YOUR TASK: The result should be an exact copy of the entries below, free of pictures.

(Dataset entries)
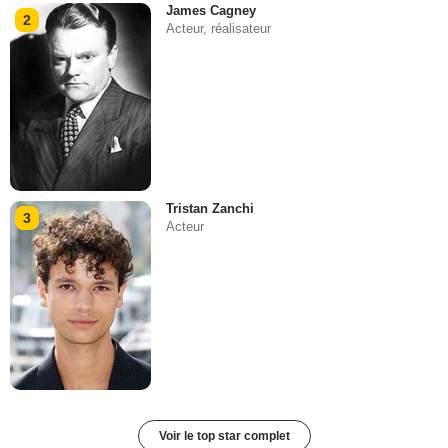
James Cagney
2
Acteur, réalisateur
Tristan Zanchi
3
Acteur
Voir le top star complet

ANSWER BOX:
James Cagney
2
Acteur, réalisateur
Tristan Zanchi
3
Acteur
Voir le top star complet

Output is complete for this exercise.